Now I know what you're saying; Ryan, you've seen The Rock and that has stupid dialogue and comical explosions, critically acclaimed actors and an excessive length and you didn't seem to mind that, so what's the deal? Well you know, there might not be a lot of difference between the two films, but where The Rock featured characters you were invested in and could care about, Con Air takes the characters and throws them into the circumstance and makes the same assumption, but leaves the actors' work of doing the convincing at the door. Some of them do try, but there's not the same sympathy you have for a bunch of criminals with one-liners, which happens here, as opposed to people devoted to their cause, whatever it might be, and have that cause forsake them. You can't just get warm and gooey with criminals as much as you can with old soldiers, like it or not. And that's the flaw of Con Air.
The Blu-ray Disc:
Compared to just looking at The Rock recently and not having seen this film in forever, the 2.35:1 widescreen presentation of Con Air is sharp and the level of detail on the tight close-ups is good. However, the Vegas desert looks like it possesses some noise and the image tends to be flat a little more often than not. It's a sharp picture, don't get me wrong, but it's just not as strong as the other Cage slam-bang action film that's already out on Blu-ray.

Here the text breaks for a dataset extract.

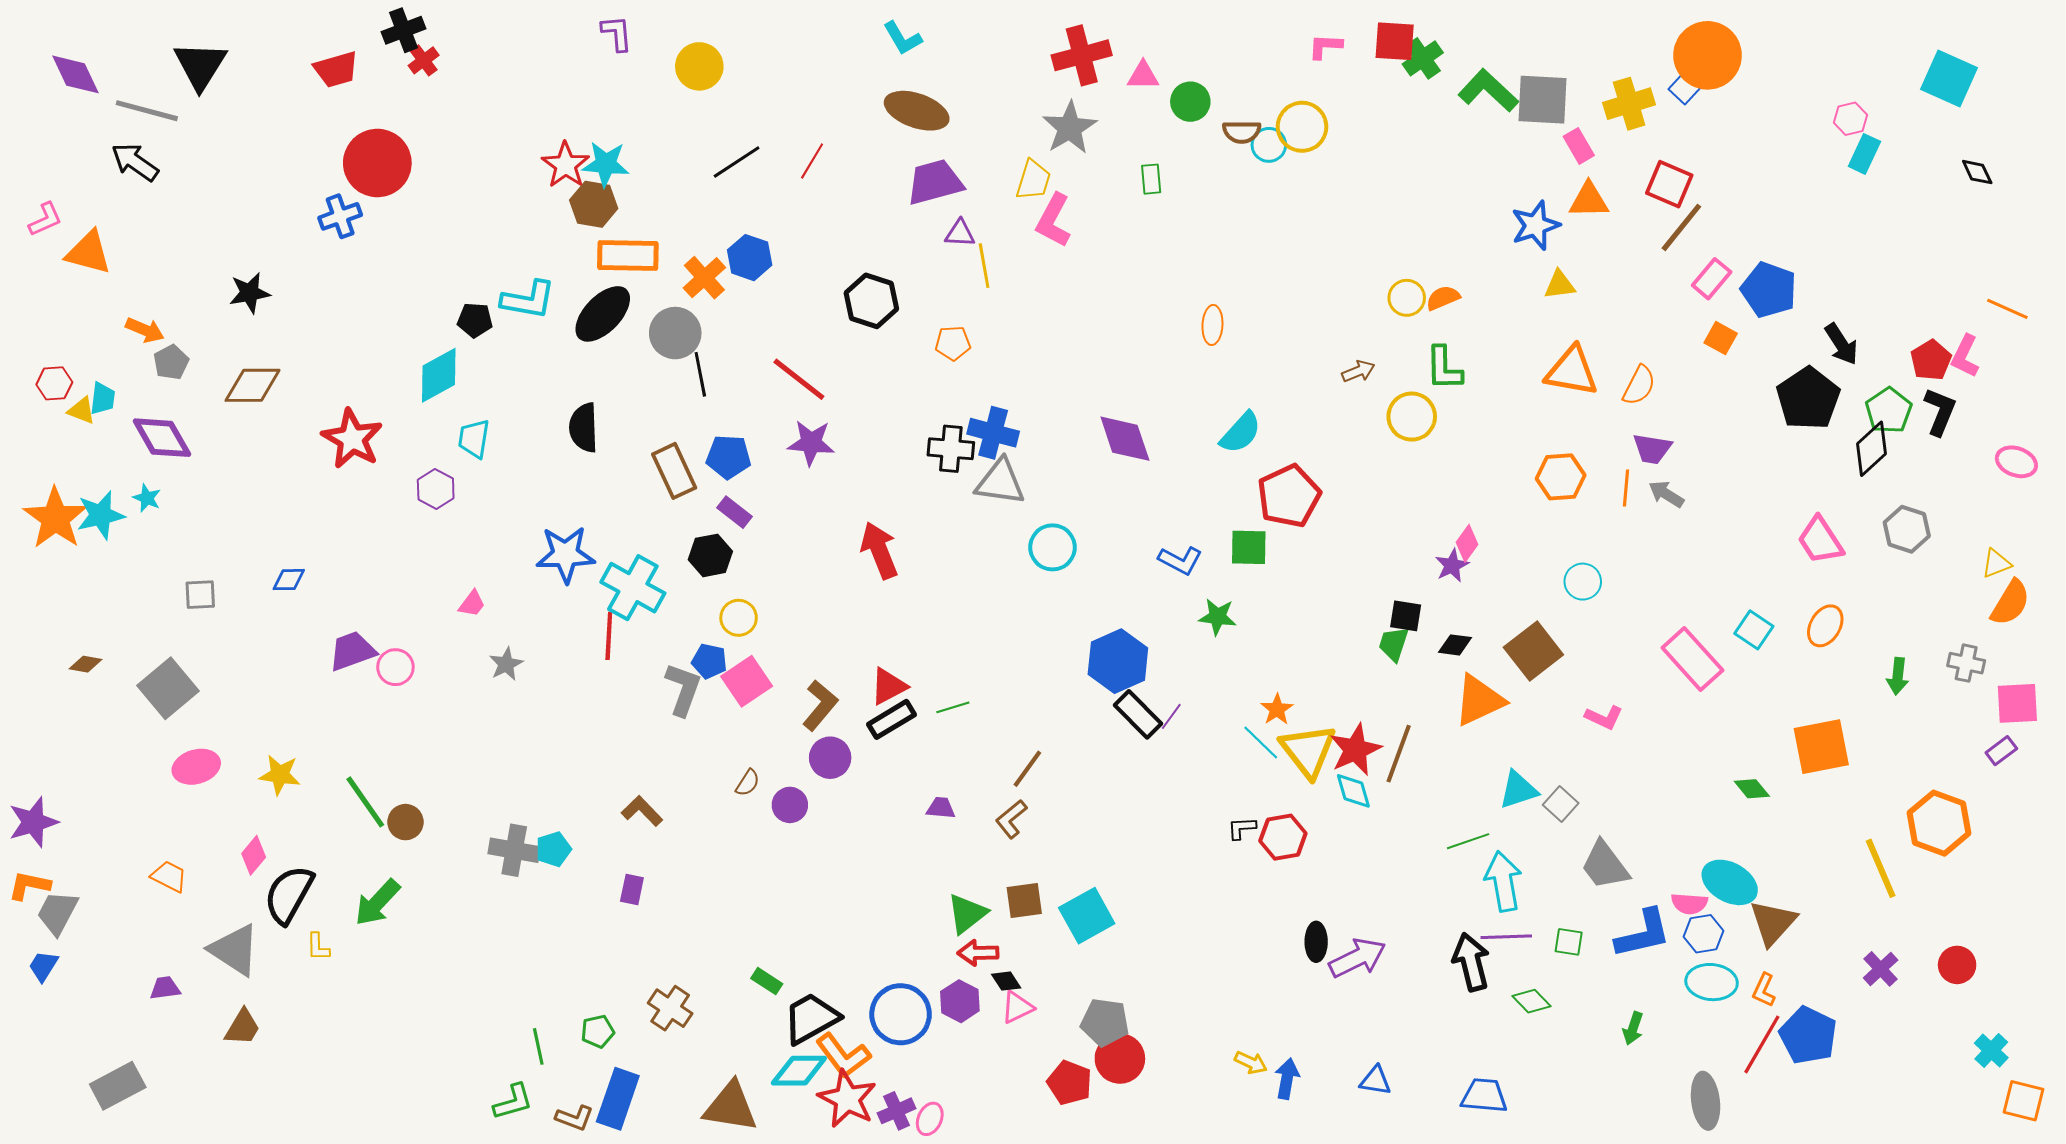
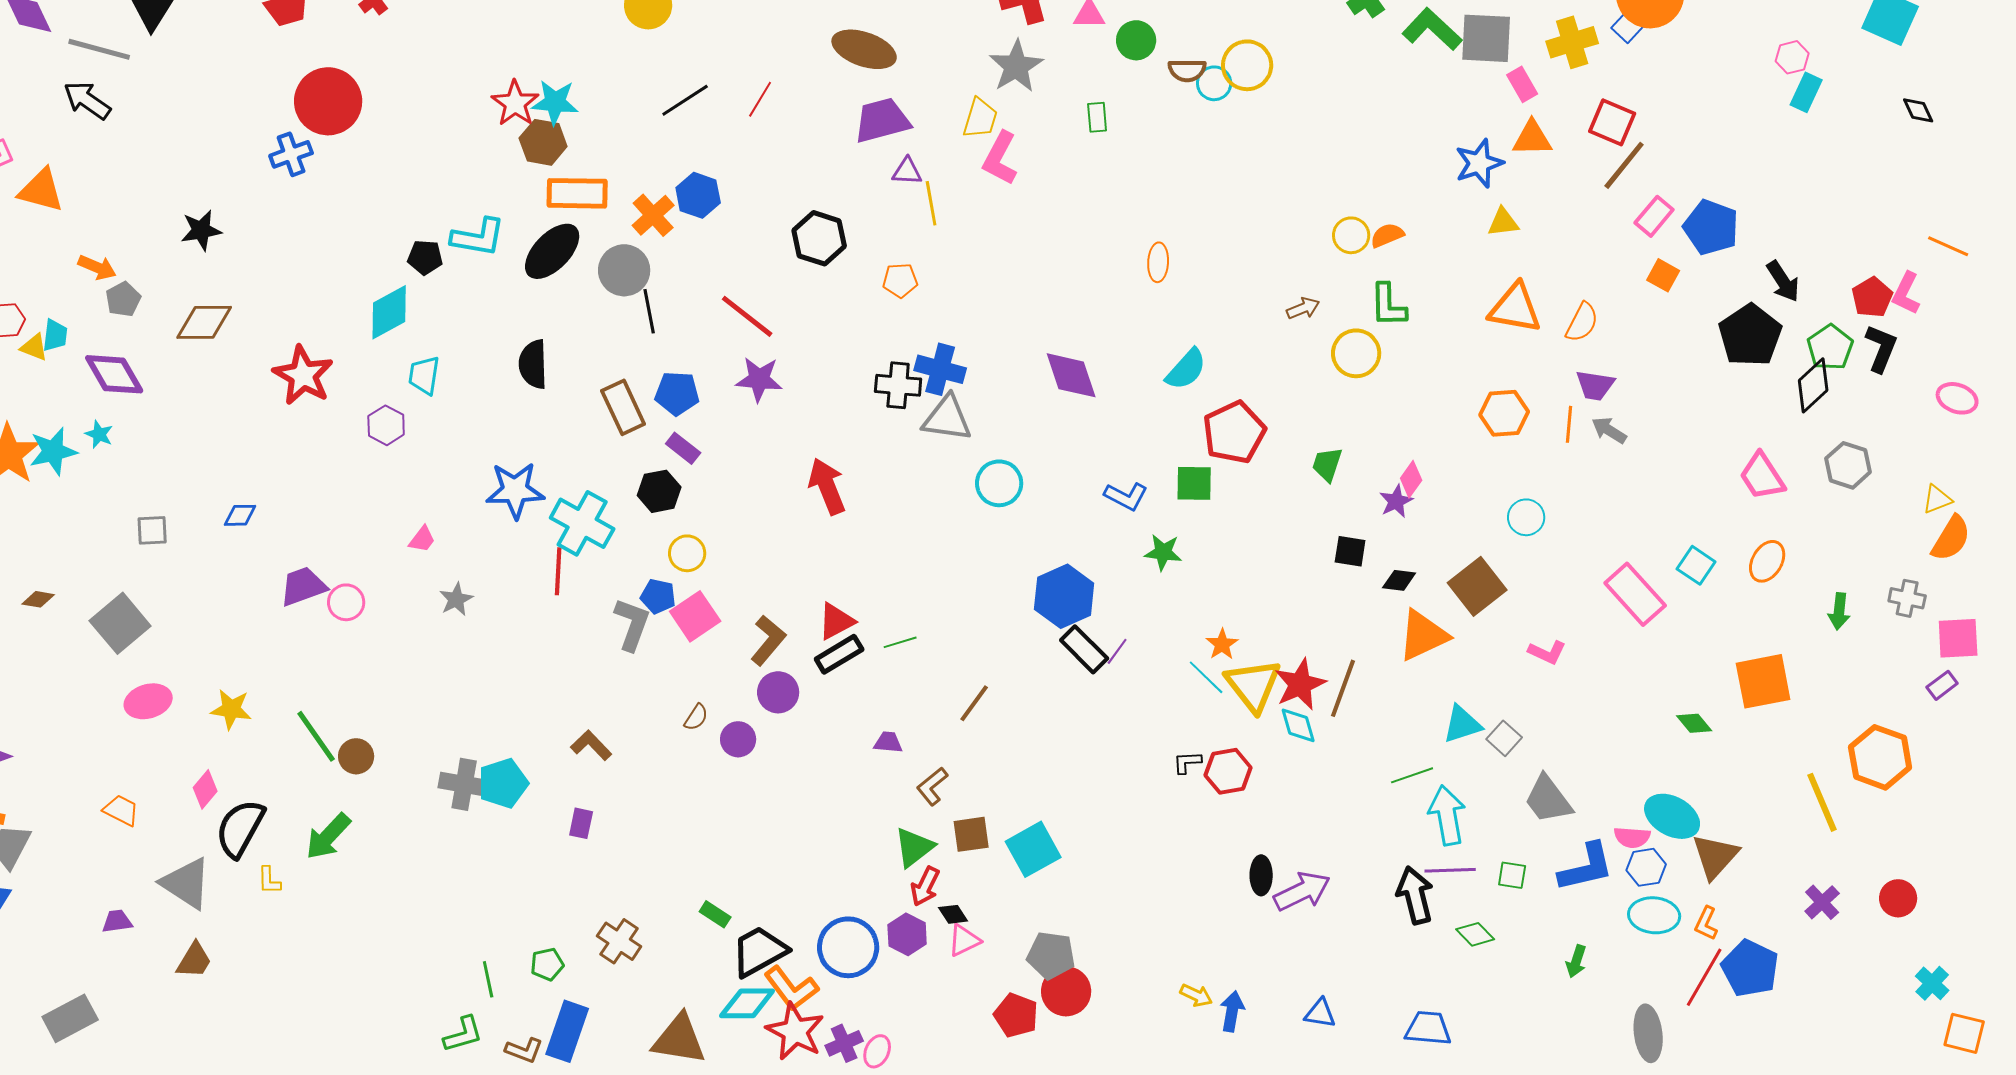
green trapezoid: (1394, 644) -> (1327, 464), moved
brown L-shape: (1011, 819) -> (932, 786), moved
cyan pentagon: (553, 849) -> (503, 783), size x1.4
red arrow: (978, 953) -> (925, 886), turned -63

Con Air was nominated for an Oscar for Best Sound, and the PCM soundtrack certainly brings the goods. A lot of bangs and booms possess the required subwoofer "oomph" that you'd expect, and this track is more for its power than it is any real immersion or surround activity, even though it's present. I'd suggest that some of the soundtrack sounds a little bit unbalanced in the dialogue area, but it's a minor complaint.
Unlike The Rock, Con Air has been devoid of any real decent special features, no matter what the incarnation, which is a bummer. "A View From Above" contains about five minutes of interviews with the cast and crew as they talk about the film, and then the "Destruction of Las Vegas" is a visual effects look at just that, with a breakdown of the money shots. The film's trailer, in full frame no less, is next, but you've also got the Disney "Movie Showcase" section that shows off high definition audio and video in specified scenes.
While technically the disc has got a few things going for it, artistically Con Air winds up being just a long, silly kind of film with a bunch of explosions every so often. If you've got the standard definition copy, the upgrade is probably worth your while, but if you haven't seen this film, you might want to rent it before pulling the trigger on buying it anytime soon.